What the exercise asks:
Lines with the string "reklame" must each be copied from the listing.

** Opening Records provided block **

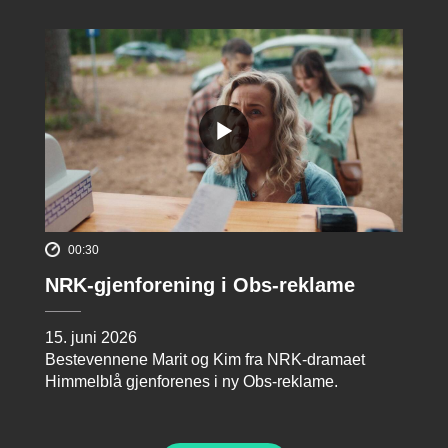
00:30
NRK-gjenforening i Obs-reklame
15. juni 2026
Bestevennene Marit og Kim fra NRK-dramaet
Himmelblå gjenforenes i ny Obs-reklame.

** Closing Records provided block **

Answer for the task:
NRK-gjenforening i Obs-reklame
Himmelblå gjenforenes i ny Obs-reklame.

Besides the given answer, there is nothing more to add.